Document understanding data
== Segment start ==
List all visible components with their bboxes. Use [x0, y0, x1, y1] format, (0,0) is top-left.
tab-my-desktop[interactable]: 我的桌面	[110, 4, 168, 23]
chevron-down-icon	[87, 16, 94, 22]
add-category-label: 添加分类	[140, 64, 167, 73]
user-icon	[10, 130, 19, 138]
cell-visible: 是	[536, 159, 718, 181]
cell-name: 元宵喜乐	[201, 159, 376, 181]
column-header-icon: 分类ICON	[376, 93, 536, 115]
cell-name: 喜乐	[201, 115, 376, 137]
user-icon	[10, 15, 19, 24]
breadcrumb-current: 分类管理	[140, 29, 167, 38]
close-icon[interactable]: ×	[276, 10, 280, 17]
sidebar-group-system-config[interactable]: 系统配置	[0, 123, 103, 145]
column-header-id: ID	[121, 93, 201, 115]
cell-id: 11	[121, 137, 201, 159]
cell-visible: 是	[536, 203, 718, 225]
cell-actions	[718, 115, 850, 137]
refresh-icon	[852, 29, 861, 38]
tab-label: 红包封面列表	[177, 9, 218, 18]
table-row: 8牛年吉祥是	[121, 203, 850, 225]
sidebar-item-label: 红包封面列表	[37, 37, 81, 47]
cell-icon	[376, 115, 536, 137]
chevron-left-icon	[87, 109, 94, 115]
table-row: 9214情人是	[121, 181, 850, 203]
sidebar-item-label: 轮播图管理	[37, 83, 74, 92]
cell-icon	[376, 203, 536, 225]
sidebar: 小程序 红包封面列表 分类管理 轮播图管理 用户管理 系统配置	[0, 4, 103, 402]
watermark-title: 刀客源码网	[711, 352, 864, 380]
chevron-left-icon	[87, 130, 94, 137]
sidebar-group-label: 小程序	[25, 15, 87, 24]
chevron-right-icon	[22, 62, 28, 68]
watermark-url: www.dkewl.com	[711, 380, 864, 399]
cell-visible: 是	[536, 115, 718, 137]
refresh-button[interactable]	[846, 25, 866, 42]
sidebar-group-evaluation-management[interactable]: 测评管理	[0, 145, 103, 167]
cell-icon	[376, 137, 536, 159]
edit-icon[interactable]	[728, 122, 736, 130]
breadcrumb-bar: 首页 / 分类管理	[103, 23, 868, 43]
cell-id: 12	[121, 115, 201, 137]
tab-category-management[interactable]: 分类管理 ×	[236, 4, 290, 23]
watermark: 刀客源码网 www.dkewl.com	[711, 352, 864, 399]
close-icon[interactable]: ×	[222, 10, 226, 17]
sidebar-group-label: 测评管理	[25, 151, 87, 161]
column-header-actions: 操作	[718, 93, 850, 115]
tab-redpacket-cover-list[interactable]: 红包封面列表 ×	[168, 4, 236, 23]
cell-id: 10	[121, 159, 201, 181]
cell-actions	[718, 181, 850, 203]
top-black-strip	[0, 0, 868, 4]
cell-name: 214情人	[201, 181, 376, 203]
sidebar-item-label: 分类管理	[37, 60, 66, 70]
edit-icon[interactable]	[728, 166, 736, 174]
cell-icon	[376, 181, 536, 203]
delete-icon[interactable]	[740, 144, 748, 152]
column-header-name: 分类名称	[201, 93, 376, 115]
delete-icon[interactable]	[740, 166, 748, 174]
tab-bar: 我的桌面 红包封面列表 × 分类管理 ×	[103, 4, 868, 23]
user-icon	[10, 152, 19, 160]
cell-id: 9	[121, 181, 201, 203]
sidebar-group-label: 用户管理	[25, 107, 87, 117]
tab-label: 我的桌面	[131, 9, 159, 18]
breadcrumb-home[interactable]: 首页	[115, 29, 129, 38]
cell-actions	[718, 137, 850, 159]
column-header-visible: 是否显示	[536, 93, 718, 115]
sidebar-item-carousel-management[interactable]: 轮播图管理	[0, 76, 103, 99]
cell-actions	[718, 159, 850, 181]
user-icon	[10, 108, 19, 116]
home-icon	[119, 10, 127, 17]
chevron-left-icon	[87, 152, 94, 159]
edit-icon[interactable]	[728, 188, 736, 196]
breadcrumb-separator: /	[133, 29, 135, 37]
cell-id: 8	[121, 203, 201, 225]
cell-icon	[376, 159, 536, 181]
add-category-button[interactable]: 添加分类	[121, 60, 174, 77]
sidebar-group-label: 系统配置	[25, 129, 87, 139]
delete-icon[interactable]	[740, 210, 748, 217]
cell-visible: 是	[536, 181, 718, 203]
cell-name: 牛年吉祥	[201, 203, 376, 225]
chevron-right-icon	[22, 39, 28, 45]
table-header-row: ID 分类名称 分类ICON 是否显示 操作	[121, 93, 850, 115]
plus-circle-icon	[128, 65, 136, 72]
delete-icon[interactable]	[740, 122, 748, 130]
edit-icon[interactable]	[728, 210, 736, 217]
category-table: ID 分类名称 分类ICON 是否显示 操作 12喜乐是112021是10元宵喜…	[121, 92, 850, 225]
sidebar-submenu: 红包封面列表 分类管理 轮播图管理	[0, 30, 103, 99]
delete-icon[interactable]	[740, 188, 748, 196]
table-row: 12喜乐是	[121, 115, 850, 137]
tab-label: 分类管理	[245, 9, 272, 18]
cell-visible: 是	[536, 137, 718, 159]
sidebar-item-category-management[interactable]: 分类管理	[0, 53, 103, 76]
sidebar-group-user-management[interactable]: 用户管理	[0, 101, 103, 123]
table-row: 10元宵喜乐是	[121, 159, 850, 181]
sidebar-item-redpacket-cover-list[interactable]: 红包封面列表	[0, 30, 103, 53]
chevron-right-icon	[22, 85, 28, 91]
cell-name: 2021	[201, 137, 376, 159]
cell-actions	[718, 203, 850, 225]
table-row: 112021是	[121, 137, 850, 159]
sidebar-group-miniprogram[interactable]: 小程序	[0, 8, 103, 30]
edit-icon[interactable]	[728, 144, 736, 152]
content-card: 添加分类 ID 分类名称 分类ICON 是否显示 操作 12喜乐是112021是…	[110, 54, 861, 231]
== Segment end ==
_WHAT YOU HAVE TO DO:_ The records above must each be restated exactly as they stand.

_ANSWER AREA:_
List all visible components with their bboxes. Use [x0, y0, x1, y1] format, (0,0) is top-left.
tab-my-desktop[interactable]: 我的桌面	[110, 4, 168, 23]
chevron-down-icon	[87, 16, 94, 22]
add-category-label: 添加分类	[140, 64, 167, 73]
user-icon	[10, 130, 19, 138]
cell-visible: 是	[536, 159, 718, 181]
cell-name: 元宵喜乐	[201, 159, 376, 181]
column-header-icon: 分类ICON	[376, 93, 536, 115]
cell-name: 喜乐	[201, 115, 376, 137]
user-icon	[10, 15, 19, 24]
breadcrumb-current: 分类管理	[140, 29, 167, 38]
close-icon[interactable]: ×	[276, 10, 280, 17]
sidebar-group-system-config[interactable]: 系统配置	[0, 123, 103, 145]
column-header-id: ID	[121, 93, 201, 115]
cell-id: 11	[121, 137, 201, 159]
cell-visible: 是	[536, 203, 718, 225]
cell-actions	[718, 115, 850, 137]
refresh-icon	[852, 29, 861, 38]
tab-label: 红包封面列表	[177, 9, 218, 18]
table-row: 8牛年吉祥是	[121, 203, 850, 225]
sidebar-item-label: 红包封面列表	[37, 37, 81, 47]
cell-icon	[376, 115, 536, 137]
chevron-left-icon	[87, 109, 94, 115]
table-row: 9214情人是	[121, 181, 850, 203]
sidebar-item-label: 轮播图管理	[37, 83, 74, 92]
cell-icon	[376, 203, 536, 225]
sidebar: 小程序 红包封面列表 分类管理 轮播图管理 用户管理 系统配置	[0, 4, 103, 402]
watermark-title: 刀客源码网	[711, 352, 864, 380]
chevron-left-icon	[87, 130, 94, 137]
sidebar-group-label: 小程序	[25, 15, 87, 24]
chevron-right-icon	[22, 62, 28, 68]
watermark-url: www.dkewl.com	[711, 380, 864, 399]
cell-visible: 是	[536, 115, 718, 137]
refresh-button[interactable]	[846, 25, 866, 42]
sidebar-group-evaluation-management[interactable]: 测评管理	[0, 145, 103, 167]
cell-icon	[376, 137, 536, 159]
edit-icon[interactable]	[728, 122, 736, 130]
breadcrumb-bar: 首页 / 分类管理	[103, 23, 868, 43]
cell-id: 12	[121, 115, 201, 137]
tab-category-management[interactable]: 分类管理 ×	[236, 4, 290, 23]
watermark: 刀客源码网 www.dkewl.com	[711, 352, 864, 399]
close-icon[interactable]: ×	[222, 10, 226, 17]
sidebar-group-label: 测评管理	[25, 151, 87, 161]
column-header-actions: 操作	[718, 93, 850, 115]
tab-redpacket-cover-list[interactable]: 红包封面列表 ×	[168, 4, 236, 23]
cell-id: 10	[121, 159, 201, 181]
cell-actions	[718, 181, 850, 203]
top-black-strip	[0, 0, 868, 4]
cell-name: 214情人	[201, 181, 376, 203]
sidebar-item-label: 分类管理	[37, 60, 66, 70]
edit-icon[interactable]	[728, 166, 736, 174]
cell-icon	[376, 181, 536, 203]
delete-icon[interactable]	[740, 144, 748, 152]
column-header-name: 分类名称	[201, 93, 376, 115]
delete-icon[interactable]	[740, 166, 748, 174]
tab-bar: 我的桌面 红包封面列表 × 分类管理 ×	[103, 4, 868, 23]
user-icon	[10, 152, 19, 160]
cell-id: 9	[121, 181, 201, 203]
sidebar-group-label: 用户管理	[25, 107, 87, 117]
tab-label: 我的桌面	[131, 9, 159, 18]
breadcrumb-home[interactable]: 首页	[115, 29, 129, 38]
cell-actions	[718, 137, 850, 159]
column-header-visible: 是否显示	[536, 93, 718, 115]
sidebar-item-carousel-management[interactable]: 轮播图管理	[0, 76, 103, 99]
cell-actions	[718, 159, 850, 181]
user-icon	[10, 108, 19, 116]
home-icon	[119, 10, 127, 17]
chevron-left-icon	[87, 152, 94, 159]
edit-icon[interactable]	[728, 188, 736, 196]
breadcrumb-separator: /	[133, 29, 135, 37]
cell-id: 8	[121, 203, 201, 225]
cell-icon	[376, 159, 536, 181]
add-category-button[interactable]: 添加分类	[121, 60, 174, 77]
sidebar-group-label: 系统配置	[25, 129, 87, 139]
delete-icon[interactable]	[740, 210, 748, 217]
cell-visible: 是	[536, 181, 718, 203]
cell-name: 牛年吉祥	[201, 203, 376, 225]
chevron-right-icon	[22, 39, 28, 45]
table-header-row: ID 分类名称 分类ICON 是否显示 操作	[121, 93, 850, 115]
plus-circle-icon	[128, 65, 136, 72]
delete-icon[interactable]	[740, 122, 748, 130]
edit-icon[interactable]	[728, 210, 736, 217]
category-table: ID 分类名称 分类ICON 是否显示 操作 12喜乐是112021是10元宵喜…	[121, 92, 850, 225]
sidebar-submenu: 红包封面列表 分类管理 轮播图管理	[0, 30, 103, 99]
delete-icon[interactable]	[740, 188, 748, 196]
table-row: 12喜乐是	[121, 115, 850, 137]
tab-label: 分类管理	[245, 9, 272, 18]
cell-visible: 是	[536, 137, 718, 159]
sidebar-item-category-management[interactable]: 分类管理	[0, 53, 103, 76]
sidebar-group-user-management[interactable]: 用户管理	[0, 101, 103, 123]
table-row: 10元宵喜乐是	[121, 159, 850, 181]
sidebar-item-redpacket-cover-list[interactable]: 红包封面列表	[0, 30, 103, 53]
chevron-right-icon	[22, 85, 28, 91]
cell-name: 2021	[201, 137, 376, 159]
cell-actions	[718, 203, 850, 225]
table-row: 112021是	[121, 137, 850, 159]
sidebar-group-miniprogram[interactable]: 小程序	[0, 8, 103, 30]
edit-icon[interactable]	[728, 144, 736, 152]
content-card: 添加分类 ID 分类名称 分类ICON 是否显示 操作 12喜乐是112021是…	[110, 54, 861, 231]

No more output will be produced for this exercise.